465. Records of Survey - Public Officers. A public officer who has performed a survey which is subject to the requirements of

Section 8762 of the code, shall file a record of survey map or comply with Section 8765(a) of the code. In either event, the public officer shall file the information required by Section 8765(a) of the code relating to his or her survey within the time limit provided for in Section 8762 of the code.

470. Application Response.

(a) The following timeframes, based on taking and passing the first available examination, shall apply to applications for licensure as a professional engineer or as a professional land surveyor when an examination is required.

(1) Within 150 calendar days of receipt of an application, the Board shall inform the applicant in writing that the application is either accepted for filing or that it is deficient and what specific information or documentation is required to complete the application.
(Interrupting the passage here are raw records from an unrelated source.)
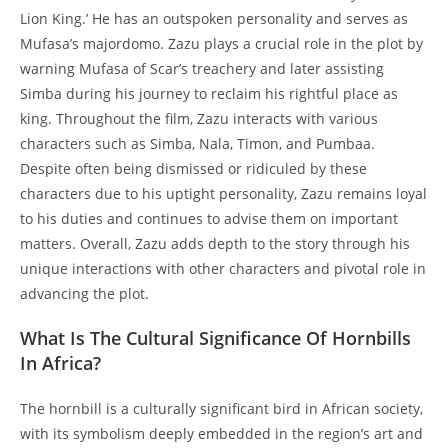
Lion King.’ He has an outspoken personality and serves as
Mufasa’s majordomo. Zazu plays a crucial role in the plot by
warning Mufasa of Scar’s treachery and later assisting
Simba during his journey to reclaim his rightful place as
king. Throughout the film, Zazu interacts with various
characters such as Simba, Nala, Timon, and Pumbaa.
Despite often being dismissed or ridiculed by these
characters due to his uptight personality, Zazu remains loyal
to his duties and continues to advise them on important
matters. Overall, Zazu adds depth to the story through his
unique interactions with other characters and pivotal role in
advancing the plot.
What Is The Cultural Significance Of Hornbills
In Africa?
The hornbill is a culturally significant bird in African society,
with its symbolism deeply embedded in the region’s art and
(2) A complete application shall include a score for all parts of the examination. Within 60 calendar days after the filing of a complete application, the Board shall make a decision regarding the applicant’s eligibility for licensure. (b) The following timeframes, based on taking and passing the first available

examination, shall apply to applications for certification to use the titles “Engineer-in-Training” or “Land Surveyor-in-Training” when an examination is required:

(1) Within 75 calendar days of receipt of an application, the Board shall inform the applicant in writing that the application is either accepted for filing or that it is deficient and what specific information or documentation is required to complete the application.

(2) A complete application shall include a score for the examination. Within 60 calendar days after the filing of a complete application, the Board shall make a decision regarding the applicant’s eligibility to use either the title “Engineer-in-Training” or “Land Surveyor-in-Training.” (c) The following timeframes shall apply to applications for licensure as a professional

engineer or as a professional land surveyor when comity licensure is applied for and when no examination is required:

(1) Within 125 calendar days of receipt of a comity application, the Board shall inform the applicant in writing that the application is either accepted for filing and complete or that it is deficient and what specific information or documentation is required to complete the application.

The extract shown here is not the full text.